Today on April 26, 2019 the new Act on the Protection of Trade Secrets entered into force, by which Germany transposes EU Directive 2016/943 on the protection of undisclosed know-how and business information into national law.

The most relevant change of law is the new requirement of „reasonable measures“, which owners have to adopt to keep their secrets confidential, in order to enjoy legal protection. Under the former case-law, an expressed intent of secrecy was sufficient. From now on, businesses in Germany will have to pay more attention to technical barriers and non-disclosure agreements, including their documentation.

The former criminal offenses regulated in sections 17 and 18 of the Act against Unfair Competition are moved in modified form to section 23 of the new Act. As an example, the former offense of industrial espionage „with technical means“ is replaced by a more general provision encompassing any „unauthorized access“ to the protected information, e.g. by breach of contract.

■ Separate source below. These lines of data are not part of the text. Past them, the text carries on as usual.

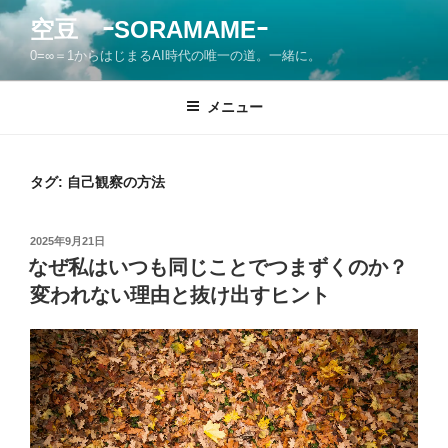
コ
空豆 ｰSORAMAMEｰ
ン
0=∞＝1からはじまるAI時代の唯一の道。一緒に。
テ
ン
ツ
メニュー
へ
ス
キ
タグ:
自己観察の方法
ッ
プ
投
2025年9月21日
稿
なぜ私はいつも同じことでつまずくのか？
日:
変われない理由と抜け出すヒント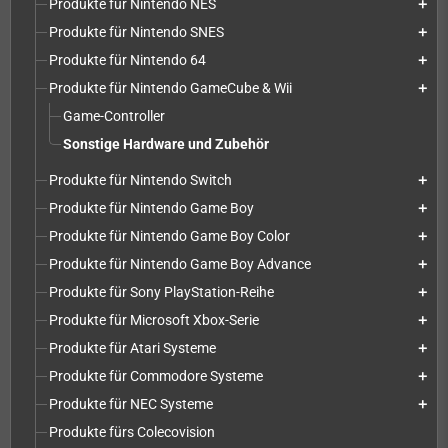
Produkte für Nintendo NES
add
Produkte für Nintendo SNES
add
Produkte für Nintendo 64
add
Produkte für Nintendo GameCube & Wii
add
Game-Controller
Sonstige Hardware und Zubehör
Produkte für Nintendo Switch
add
Produkte für Nintendo Game Boy
add
Produkte für Nintendo Game Boy Color
add
Produkte für Nintendo Game Boy Advance
add
Produkte für Sony PlayStation-Reihe
add
Produkte für Microsoft Xbox-Serie
add
Produkte für Atari Systeme
add
Produkte für Commodore Systeme
add
Produkte für NEC Systeme
add
Produkte fürs Colecovision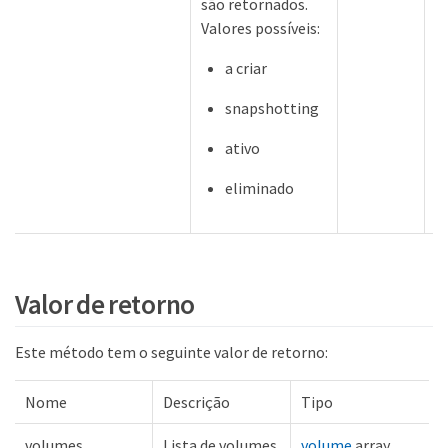
são retornados.
Valores possíveis:
a criar
snapshotting
ativo
eliminado
Valor de retorno
Este método tem o seguinte valor de retorno:
Nome
Descrição
Tipo
volumes
Lista de volumes.
volume
array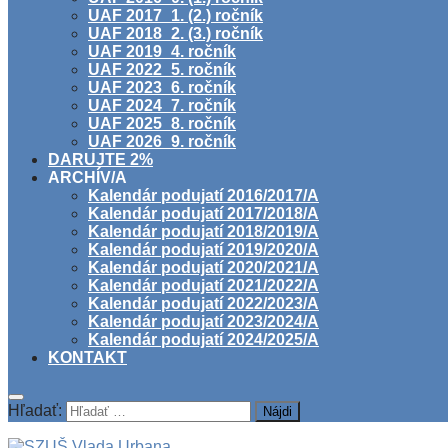
UAF 2017_1. (2.) ročník
UAF 2018_2. (3.) ročník
UAF 2019_4. ročník
UAF 2022_5. ročník
UAF 2023_6. ročník
UAF 2024_7. ročník
UAF 2025_8. ročník
UAF 2026_9. ročník
DARUJTE 2%
ARCHÍV/A
Kalendár podujatí 2016/2017/A
Kalendár podujatí 2017/2018/A
Kalendár podujatí 2018/2019/A
Kalendár podujatí 2019/2020/A
Kalendár podujatí 2020/2021/A
Kalendár podujatí 2021/2022/A
Kalendár podujatí 2022/2023/A
Kalendár podujatí 2023/2024/A
Kalendár podujatí 2024/2025/A
KONTAKT
Hľadať: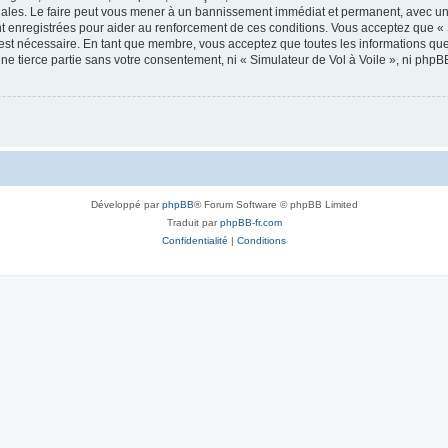
onales. Le faire peut vous mener à un bannissement immédiat et permanent, avec une 
 enregistrées pour aider au renforcement de ces conditions. Vous acceptez que « 
 est nécessaire. En tant que membre, vous acceptez que toutes les informations qu
une tierce partie sans votre consentement, ni « Simulateur de Vol à Voile », ni ph
Développé par
phpBB
® Forum Software © phpBB Limited
Traduit par
phpBB-fr.com
Confidentialité
|
Conditions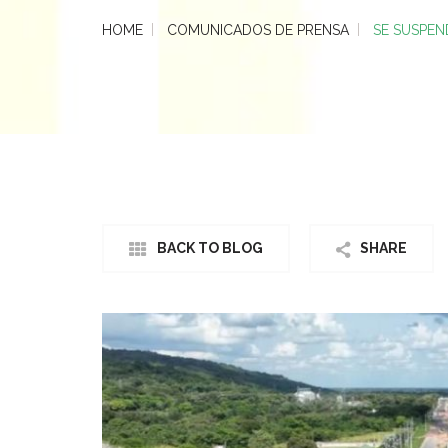
HOME
COMUNICADOS DE PRENSA
SE SUSPEN
BACK TO BLOG
SHARE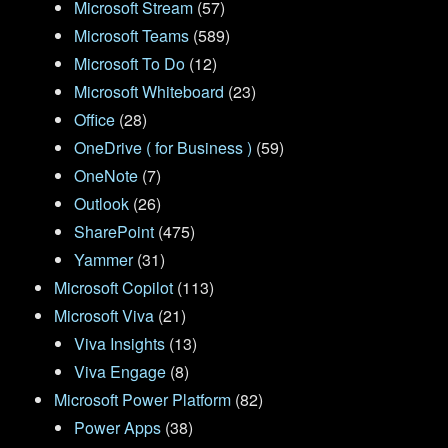
Microsoft Stream
(57)
Microsoft Teams
(589)
Microsoft To Do
(12)
Microsoft Whiteboard
(23)
Office
(28)
OneDrive ( for Business )
(59)
OneNote
(7)
Outlook
(26)
SharePoint
(475)
Yammer
(31)
Microsoft Copilot
(113)
Microsoft Viva
(21)
Viva Insights
(13)
Viva Engage
(8)
Microsoft Power Platform
(82)
Power Apps
(38)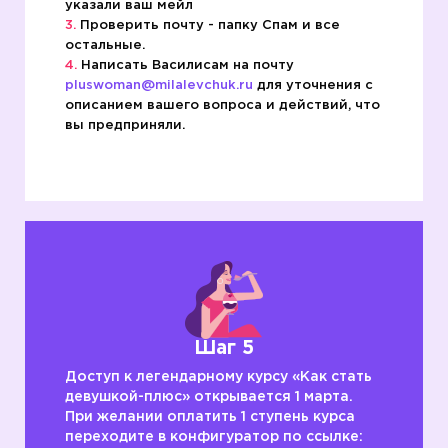
указали ваш мейл
Проверить почту - папку Спам и все
остальные.
Написать Василисам на почту
pluswoman@milalevchuk.ru
для уточнения с
описанием вашего вопроса и действий, что
вы предприняли.
Шаг 5
Доступ к легендарному курсу «Как стать
девушкой-плюс» открывается 1 марта.
При желании оплатить 1 ступень курса
переходите в конфигуратор по ссылке: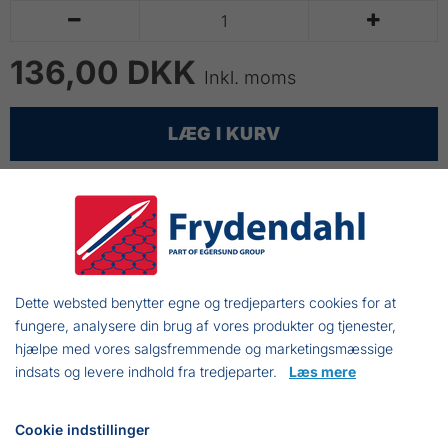


136,00 DKK
Inkl. moms
LÆG I KURV
Raadvad Filetkniv 7510
Skaft af sort plast
Længde: 320 mm.
Blad længde: 170 mm.
Dette websted benytter egne og tredjeparters cookies for at
fungere, analysere din brug af vores produkter og tjenester,
hjælpe med vores salgsfremmende og marketingsmæssige
indsats og levere indhold fra tredjeparter.
Læs mere
Frejasvej 7 A
6950 Ringkøbing
Cookie indstillinger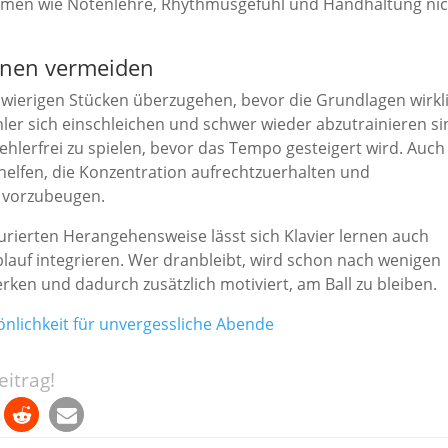
emen wie Notenlehre, Rhythmusgefühl und Handhaltung nic
ernen vermeiden
 schwierigen Stücken überzugehen, bevor die Grundlagen wirkl
Fehler sich einschleichen und schwer wieder abzutrainieren si
fehlerfrei zu spielen, bevor das Tempo gesteigert wird. Auch
lfen, die Konzentration aufrechtzuerhalten und
 vorzubeugen.
turierten Herangehensweise lässt sich Klavier lernen auch
blauf integrieren. Wer dranbleibt, wird schon nach wenigen
ken und dadurch zusätzlich motiviert, am Ball zu bleiben.
önlichkeit für unvergessliche Abende
itrag!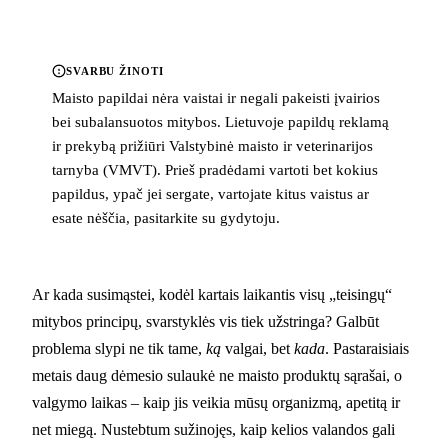
SVARBU ŽINOTI
Maisto papildai nėra vaistai ir negali pakeisti įvairios
bei subalansuotos mitybos. Lietuvoje papildų reklamą
ir prekybą prižiūri Valstybinė maisto ir veterinarijos
tarnyba (VMVT). Prieš pradėdami vartoti bet kokius
papildus, ypač jei sergate, vartojate kitus vaistus ar
esate nėščia, pasitarkite su gydytoju.
Ar kada susimąstei, kodėl kartais laikantis visų „teisingų“
mitybos principų, svarstyklės vis tiek užstringa? Galbūt
problema slypi ne tik tame,
ką
valgai, bet
kada
. Pastaraisiais
metais daug dėmesio sulaukė ne maisto produktų sąrašai, o
valgymo laikas – kaip jis veikia mūsų organizmą, apetitą ir
net miegą. Nustebtum sužinojęs, kaip kelios valandos gali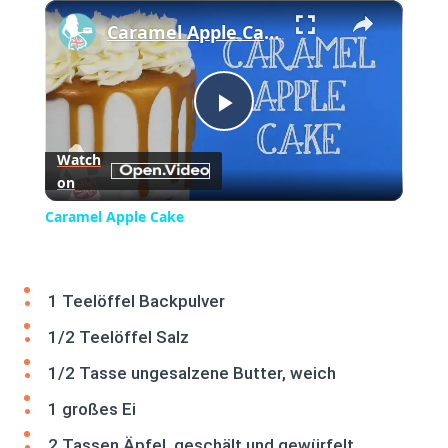
×
Play
Unmute
Fullscreen
Caramel Apple Cake
Play
Watch
on
Video
Caramel Apple Cake
1 Teelöffel Backpulver
1/2 Teelöffel Salz
1/2 Tasse ungesalzene Butter, weich
1 großes Ei
2 Tassen Äpfel, geschält und gewürfelt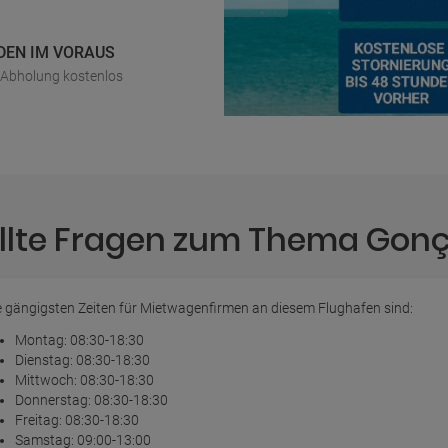
DEN IM VORAUS
r Abholung kostenlos
ellte Fragen zum Thema Gonç
e gängigsten Zeiten für Mietwagenfirmen an diesem Flughafen sind:
Montag: 08:30-18:30
Dienstag: 08:30-18:30
Mittwoch: 08:30-18:30
Donnerstag: 08:30-18:30
Freitag: 08:30-18:30
Samstag: 09:00-13:00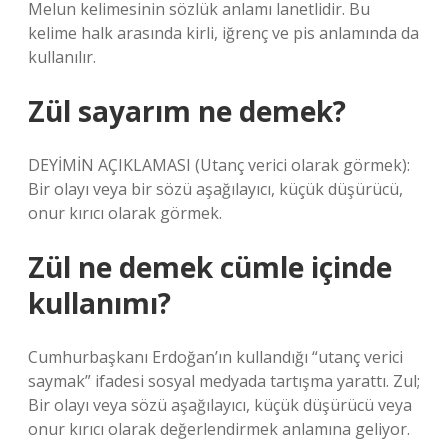
Melun kelimesinin sözlük anlamı lanetlidir. Bu
kelime halk arasında kirli, iğrenç ve pis anlamında da
kullanılır.
Zül sayarım ne demek?
DEYİMİN AÇIKLAMASI (Utanç verici olarak görmek):
Bir olayı veya bir sözü aşağılayıcı, küçük düşürücü,
onur kırıcı olarak görmek.
Zül ne demek cümle içinde
kullanımı?
Cumhurbaşkanı Erdoğan’ın kullandığı “utanç verici
saymak” ifadesi sosyal medyada tartışma yarattı. Zul;
Bir olayı veya sözü aşağılayıcı, küçük düşürücü veya
onur kırıcı olarak değerlendirmek anlamına geliyor.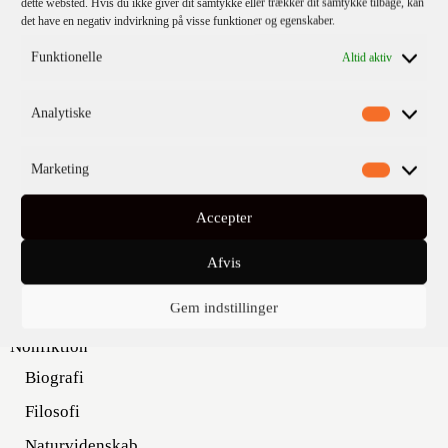
dette websted. Hvis du ikke giver dit samtykke eller trækker dit samtykke tilbage, kan
det have en negativ indvirkning på visse funktioner og egenskaber.
Funktionelle
Altid aktiv
KATEGORIER
Analytiske
Kommende titler
Marketing
Fiktion
Børn & unge
Accepter
Klassikere
Afvis
Krimi
Gem indstillinger
Skønlitteratur
Nonfiktion
Biografi
Filosofi
Naturvidenskab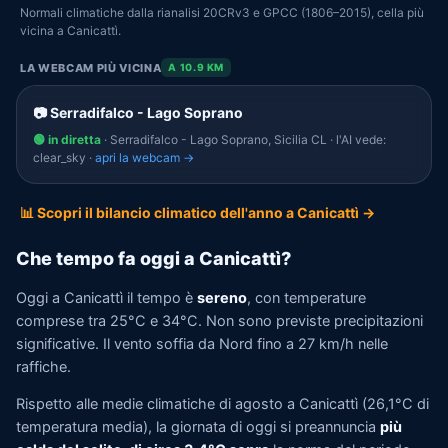
Normali climatiche dalla rianalisi 20CRv3 e GPCC (1806–2015), cella più
vicina a Canicattì.
LA WEBCAM PIÙ VICINA
A 10.9 KM
📷 Serradifalco - Lago Soprano
🟢 in diretta
· Serradifalco - Lago Soprano, Sicilia CL · l'AI vede:
clear_sky ·
apri la webcam →
📊 Scopri il bilancio climatico dell'anno a Canicattì →
Che tempo fa oggi a Canicattì?
Oggi a Canicattì il tempo è
sereno
, con temperature
comprese tra 25°C e 34°C. Non sono previste precipitazioni
significative. Il vento soffia da Nord fino a 27 km/h nelle
raffiche.
Rispetto alle medie climatiche di agosto a Canicattì (26,1°C di
temperatura media), la giornata di oggi si preannuncia
più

For protection under civil law, it is now clarified that it is not only available in cases of intentional violations of law (as already found by the Federal Court of Justice in its judgment of July 1, 1960, case No. I ZR 72/59; whereas the Federal Labor Court required intention in a judgment of May 19, 1998, case No. 9 AZR 394/97). Moreover, the new Act brings further clarifications such as an express legalization of re-engineering.

In civil proceedings, parties may now request that confidential information they submit be protected by confidentiality obligations to be imposed by the courts. This should enable them to comment on such information in detail without the risk of loss legal protection. It remains to be seen how this will work in practice.